Together we imagine what he was like before the abuse. When Thomas was first admitted to the hospital, his skull fracture had already started to heal, so nobody knows for how many weeks or months he was being abused before his family called 911.

But we imagine anyway that he was OK until the August day he received the injuries that brought him to the hospital. He would have been about 6 months old — a chubby, black-haired baby who giggled and flirted and chattered with quiet clucks and high-pitched squeals. He would have had a fuzzy sleeper and teething rings. He would have laughed at peekaboo, and might have liked applesauce and puried carrots.

If not for the abuse, today he would be crawling, surely — maybe walking. Maybe he would like Barney and “Sesame Street,” “Teletubbies” and Elmo. Maybe he would clap his hands and play with stacking cups and a tiny xylophone. He would be well.

I ask his foster mother what she wishes for Thomas. “Sometimes I think there could be a miracle,” she says. “It’s so hard to believe that he won’t get better, but I know he won’t. But you want to believe that he will, you know? It’s hard to hear when the doctors say there’s no hope.”

But when he goes, I ask? How will you stand it? If you’re not invited to the funeral? If you can’t say goodbye?

“Well, he’s a fighter, so I think he’s going to hold on for a while. He’s come back so many times already. But when he goes, I want him to go peacefully. I want him to be comfortable.”

I am preparing for court, writing a report about Thomas, documenting our visits, what his doctors say, my perceptions of the people involved in the case. I am also making recommendations to the court about what it should do and why.

I look back through my notes and discover that I have no picture of Thomas. Pictures are important for foster kids so that they have a record of their chaotic and scattered lives in different households with different parents. For Thomas, a picture is important for another reason. I want the judge to see him — not for the drama of how bad he looks but to see that he’s real, to identify that this is a baby and to have that picture in his head while he reads my report.

I am praying that the judge will be merciful, that he will see the reasons to grant the DNR and that he will spot and judge harshly the self-interest that led the parents to fight it.

The Child Protective Services lawyer tells me not to worry — the judge will surely grant this DNR. Even with the parents fighting it, I ask? Well, that complicates it, of course, she says. How often does the juvenile court grant a DNR? Hmm … well, it hasn’t come up that often in my cases; I don’t know.

So I continue to stack my deck, filling my report with all of the reasons, all of the documentation, all of the letters from doctors who agree with me, and I make a mental note to get that picture of Thomas.

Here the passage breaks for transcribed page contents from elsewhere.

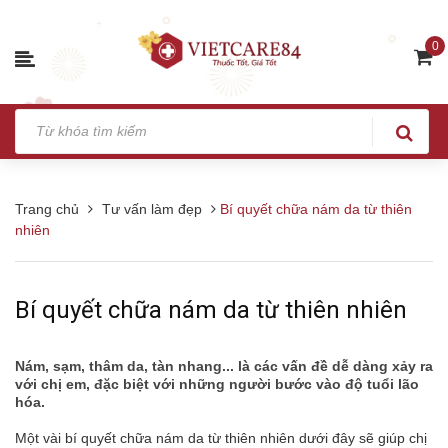
0
Trang chủ
Tư vấn làm đẹp
Bí quyết chữa nám da từ thiên
nhiên
Bí quyết chữa nám da từ thiên nhiên
Nám, sạm, thâm da, tàn nhang... là các vấn đề dễ dàng xảy ra
với chị em, đặc biệt với những người bước vào độ tuổi lão
hóa.
Một vài bí quyết chữa nám da từ thiên nhiên dưới đây sẽ giúp chị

His parents’ fighting the DNR seems like the pragmatic thing to do, given the possible repercussions for them. But it also seems like the ultimate act of selfishness, and even though they have denied committing the abuse, this level of selfishness makes me believe that they did it, or at least knew about it. Because of them, Thomas’ abuse could be never-ending.

He could live forever in pain, in a vegetative state, growing bigger without growing up, suffering through countless surgeries, medicines, doctors, therapies and tubes shoved into him.

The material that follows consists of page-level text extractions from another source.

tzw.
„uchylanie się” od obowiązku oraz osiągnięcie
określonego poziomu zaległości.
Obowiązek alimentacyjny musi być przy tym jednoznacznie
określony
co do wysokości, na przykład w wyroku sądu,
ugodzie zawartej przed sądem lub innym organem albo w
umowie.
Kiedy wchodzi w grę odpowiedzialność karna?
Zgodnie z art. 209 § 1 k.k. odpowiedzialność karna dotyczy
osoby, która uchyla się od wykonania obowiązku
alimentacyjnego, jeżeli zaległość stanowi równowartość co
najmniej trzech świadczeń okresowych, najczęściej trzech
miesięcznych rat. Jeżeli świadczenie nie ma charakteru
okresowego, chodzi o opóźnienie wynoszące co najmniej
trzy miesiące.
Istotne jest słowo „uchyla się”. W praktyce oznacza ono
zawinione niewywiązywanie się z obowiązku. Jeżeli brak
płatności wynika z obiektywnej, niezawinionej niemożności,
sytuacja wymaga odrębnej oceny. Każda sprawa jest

He also is being abused by the system, in the same way a rape victim is. He is forced to relive the original atrocity at least for the rest of his natural life, but possibly longer, because the court may allow his life to continue beyond its natural limits, even though he is suffering, and even though the only thing of which he is cognizant is pain.

I have no answers, and nothing I do will guarantee that the judge will grant the DNR. No positive outcomes are possible in this case. A baby is dying, and the question we’re fighting over is when and how. I can only hope that when he is ready to go, he is able to go, and that this happens on his terms. I hope that for this one final act of his short life, he is in control.